-- Opening Marker --
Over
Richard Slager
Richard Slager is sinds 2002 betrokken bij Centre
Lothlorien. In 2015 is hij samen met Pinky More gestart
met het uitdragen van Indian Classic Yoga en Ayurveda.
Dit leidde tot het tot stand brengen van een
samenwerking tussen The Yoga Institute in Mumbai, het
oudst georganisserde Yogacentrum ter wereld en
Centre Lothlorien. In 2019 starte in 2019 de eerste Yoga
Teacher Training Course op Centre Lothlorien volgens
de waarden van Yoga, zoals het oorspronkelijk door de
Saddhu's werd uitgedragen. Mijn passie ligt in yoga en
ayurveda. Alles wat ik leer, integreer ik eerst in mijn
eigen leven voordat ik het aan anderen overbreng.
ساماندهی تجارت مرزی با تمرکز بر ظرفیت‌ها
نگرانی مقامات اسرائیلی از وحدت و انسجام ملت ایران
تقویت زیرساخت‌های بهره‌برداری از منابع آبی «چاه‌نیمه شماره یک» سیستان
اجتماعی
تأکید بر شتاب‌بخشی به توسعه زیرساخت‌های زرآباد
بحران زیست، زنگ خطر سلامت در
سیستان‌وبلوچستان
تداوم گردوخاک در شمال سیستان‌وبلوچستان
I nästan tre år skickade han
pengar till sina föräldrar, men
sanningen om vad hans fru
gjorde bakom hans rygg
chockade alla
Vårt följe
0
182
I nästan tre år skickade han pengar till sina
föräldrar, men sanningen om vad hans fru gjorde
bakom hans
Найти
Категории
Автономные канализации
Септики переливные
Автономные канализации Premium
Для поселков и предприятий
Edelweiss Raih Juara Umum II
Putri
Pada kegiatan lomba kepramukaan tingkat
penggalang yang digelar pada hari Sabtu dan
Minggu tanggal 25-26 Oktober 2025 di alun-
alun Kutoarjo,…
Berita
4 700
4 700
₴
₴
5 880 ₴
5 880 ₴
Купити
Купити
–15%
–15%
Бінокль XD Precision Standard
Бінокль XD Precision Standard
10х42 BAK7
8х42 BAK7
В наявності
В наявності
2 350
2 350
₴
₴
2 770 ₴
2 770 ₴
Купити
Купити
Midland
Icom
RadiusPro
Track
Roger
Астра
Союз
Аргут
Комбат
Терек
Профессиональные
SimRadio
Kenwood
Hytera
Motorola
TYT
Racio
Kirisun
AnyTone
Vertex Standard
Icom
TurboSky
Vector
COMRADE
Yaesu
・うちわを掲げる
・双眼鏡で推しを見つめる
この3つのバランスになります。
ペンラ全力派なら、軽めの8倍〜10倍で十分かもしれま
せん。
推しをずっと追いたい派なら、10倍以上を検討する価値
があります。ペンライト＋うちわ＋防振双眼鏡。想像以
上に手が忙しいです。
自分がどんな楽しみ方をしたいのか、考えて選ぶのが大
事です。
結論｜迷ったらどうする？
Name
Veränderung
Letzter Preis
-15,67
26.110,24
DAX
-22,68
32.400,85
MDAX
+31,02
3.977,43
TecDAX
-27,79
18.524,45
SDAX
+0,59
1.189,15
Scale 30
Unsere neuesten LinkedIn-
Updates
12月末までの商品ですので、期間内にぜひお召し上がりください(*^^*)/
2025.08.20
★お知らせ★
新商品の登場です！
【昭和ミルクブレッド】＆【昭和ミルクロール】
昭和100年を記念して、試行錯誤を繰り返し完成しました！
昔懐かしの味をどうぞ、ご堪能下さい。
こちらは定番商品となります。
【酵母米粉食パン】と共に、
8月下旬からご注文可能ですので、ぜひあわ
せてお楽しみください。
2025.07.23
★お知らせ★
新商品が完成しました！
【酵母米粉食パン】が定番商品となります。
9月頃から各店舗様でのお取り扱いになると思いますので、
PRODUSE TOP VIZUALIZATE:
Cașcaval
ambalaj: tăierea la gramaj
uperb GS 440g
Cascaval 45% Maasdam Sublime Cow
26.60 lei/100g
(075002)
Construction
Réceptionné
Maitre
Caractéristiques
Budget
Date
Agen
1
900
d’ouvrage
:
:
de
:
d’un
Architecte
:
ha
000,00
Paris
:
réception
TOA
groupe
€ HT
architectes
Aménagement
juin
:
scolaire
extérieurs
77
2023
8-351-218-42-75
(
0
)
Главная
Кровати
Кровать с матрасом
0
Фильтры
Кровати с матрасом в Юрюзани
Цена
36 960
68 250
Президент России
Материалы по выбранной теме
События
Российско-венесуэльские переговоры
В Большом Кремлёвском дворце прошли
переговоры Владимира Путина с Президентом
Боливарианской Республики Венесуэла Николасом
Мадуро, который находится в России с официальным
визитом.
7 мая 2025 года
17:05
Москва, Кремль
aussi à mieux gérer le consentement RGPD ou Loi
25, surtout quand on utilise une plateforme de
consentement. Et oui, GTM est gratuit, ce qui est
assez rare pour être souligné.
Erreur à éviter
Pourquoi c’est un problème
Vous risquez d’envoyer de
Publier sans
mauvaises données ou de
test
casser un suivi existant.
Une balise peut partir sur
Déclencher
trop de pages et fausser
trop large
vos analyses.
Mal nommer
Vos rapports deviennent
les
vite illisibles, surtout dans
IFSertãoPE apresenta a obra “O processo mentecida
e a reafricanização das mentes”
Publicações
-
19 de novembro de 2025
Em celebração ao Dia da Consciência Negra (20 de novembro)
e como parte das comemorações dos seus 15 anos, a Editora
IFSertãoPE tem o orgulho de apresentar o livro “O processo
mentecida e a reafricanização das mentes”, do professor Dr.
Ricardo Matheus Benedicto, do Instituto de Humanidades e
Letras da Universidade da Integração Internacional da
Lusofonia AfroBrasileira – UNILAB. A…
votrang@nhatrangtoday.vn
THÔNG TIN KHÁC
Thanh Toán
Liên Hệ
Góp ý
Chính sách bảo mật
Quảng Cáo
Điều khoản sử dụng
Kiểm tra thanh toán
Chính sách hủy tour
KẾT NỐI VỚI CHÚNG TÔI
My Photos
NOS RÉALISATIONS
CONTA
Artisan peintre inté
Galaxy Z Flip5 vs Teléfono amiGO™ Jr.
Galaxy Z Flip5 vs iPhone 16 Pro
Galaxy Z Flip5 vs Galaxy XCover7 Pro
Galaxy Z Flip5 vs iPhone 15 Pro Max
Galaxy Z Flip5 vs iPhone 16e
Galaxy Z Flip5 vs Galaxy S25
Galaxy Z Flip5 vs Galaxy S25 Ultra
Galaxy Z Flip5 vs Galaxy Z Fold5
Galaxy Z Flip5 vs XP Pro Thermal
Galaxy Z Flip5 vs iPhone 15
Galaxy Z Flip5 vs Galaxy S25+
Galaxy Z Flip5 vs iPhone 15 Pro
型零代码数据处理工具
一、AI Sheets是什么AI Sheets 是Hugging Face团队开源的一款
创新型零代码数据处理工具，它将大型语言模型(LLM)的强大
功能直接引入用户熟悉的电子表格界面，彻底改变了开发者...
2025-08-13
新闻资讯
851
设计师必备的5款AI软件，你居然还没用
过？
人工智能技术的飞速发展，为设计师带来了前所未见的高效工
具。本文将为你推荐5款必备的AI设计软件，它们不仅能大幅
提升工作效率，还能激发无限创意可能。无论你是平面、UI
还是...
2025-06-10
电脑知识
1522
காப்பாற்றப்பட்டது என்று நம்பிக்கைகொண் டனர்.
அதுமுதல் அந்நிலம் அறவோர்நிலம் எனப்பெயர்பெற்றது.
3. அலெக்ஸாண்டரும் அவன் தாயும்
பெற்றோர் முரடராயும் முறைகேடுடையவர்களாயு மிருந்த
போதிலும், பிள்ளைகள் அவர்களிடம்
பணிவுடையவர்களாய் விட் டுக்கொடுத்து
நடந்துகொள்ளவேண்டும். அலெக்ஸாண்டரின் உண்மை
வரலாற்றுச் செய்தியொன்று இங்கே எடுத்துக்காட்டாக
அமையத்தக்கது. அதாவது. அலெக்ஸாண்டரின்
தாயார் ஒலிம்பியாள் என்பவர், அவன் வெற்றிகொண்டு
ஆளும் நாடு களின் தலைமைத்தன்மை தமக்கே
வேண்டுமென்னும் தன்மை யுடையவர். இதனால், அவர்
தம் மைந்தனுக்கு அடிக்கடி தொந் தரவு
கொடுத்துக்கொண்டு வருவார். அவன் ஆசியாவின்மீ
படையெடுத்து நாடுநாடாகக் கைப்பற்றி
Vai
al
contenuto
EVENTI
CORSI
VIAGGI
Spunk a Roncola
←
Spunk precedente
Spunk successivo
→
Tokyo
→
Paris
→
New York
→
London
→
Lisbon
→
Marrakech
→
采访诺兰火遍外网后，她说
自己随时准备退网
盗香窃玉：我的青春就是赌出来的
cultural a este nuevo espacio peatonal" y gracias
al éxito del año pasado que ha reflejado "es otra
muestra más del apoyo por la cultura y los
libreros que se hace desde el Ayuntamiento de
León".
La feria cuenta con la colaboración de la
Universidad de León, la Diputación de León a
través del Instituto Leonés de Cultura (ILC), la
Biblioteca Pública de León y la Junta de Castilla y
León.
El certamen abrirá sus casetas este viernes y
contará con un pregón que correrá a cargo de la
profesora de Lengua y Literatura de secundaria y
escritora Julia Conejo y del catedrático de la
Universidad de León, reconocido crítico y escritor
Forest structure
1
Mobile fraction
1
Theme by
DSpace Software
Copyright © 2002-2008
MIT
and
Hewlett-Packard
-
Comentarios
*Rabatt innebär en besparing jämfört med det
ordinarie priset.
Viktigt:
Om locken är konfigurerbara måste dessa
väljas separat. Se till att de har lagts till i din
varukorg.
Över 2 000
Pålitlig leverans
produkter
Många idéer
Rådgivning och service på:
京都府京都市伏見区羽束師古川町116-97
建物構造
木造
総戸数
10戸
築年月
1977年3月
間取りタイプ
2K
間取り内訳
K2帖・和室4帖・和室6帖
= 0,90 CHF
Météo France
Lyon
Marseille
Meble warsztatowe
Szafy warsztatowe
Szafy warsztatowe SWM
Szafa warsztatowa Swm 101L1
-- Closing Marker --
* WHAT NEEDS TO BE DONE: Each line from the one containing "muestra más del apoyo por la cultura y los" to the final line above should be written out exactly; please omit the others.

* SOLUTION TO THIS TASK:
muestra más del apoyo por la cultura y los
libreros que se hace desde el Ayuntamiento de
León".
La feria cuenta con la colaboración de la
Universidad de León, la Diputación de León a
través del Instituto Leonés de Cultura (ILC), la
Biblioteca Pública de León y la Junta de Castilla y
León.
El certamen abrirá sus casetas este viernes y
contará con un pregón que correrá a cargo de la
profesora de Lengua y Literatura de secundaria y
escritora Julia Conejo y del catedrático de la
Universidad de León, reconocido crítico y escritor
Forest structure
1
Mobile fraction
1
Theme by
DSpace Software
Copyright © 2002-2008
MIT
and
Hewlett-Packard
-
Comentarios
*Rabatt innebär en besparing jämfört med det
ordinarie priset.
Viktigt:
Om locken är konfigurerbara måste dessa
väljas separat. Se till att de har lagts till i din
varukorg.
Över 2 000
Pålitlig leverans
produkter
Många idéer
Rådgivning och service på:
京都府京都市伏見区羽束師古川町116-97
建物構造
木造
総戸数
10戸
築年月
1977年3月
間取りタイプ
2K
間取り内訳
K2帖・和室4帖・和室6帖
= 0,90 CHF
Météo France
Lyon
Marseille
Meble warsztatowe
Szafy warsztatowe
Szafy warsztatowe SWM
Szafa warsztatowa Swm 101L1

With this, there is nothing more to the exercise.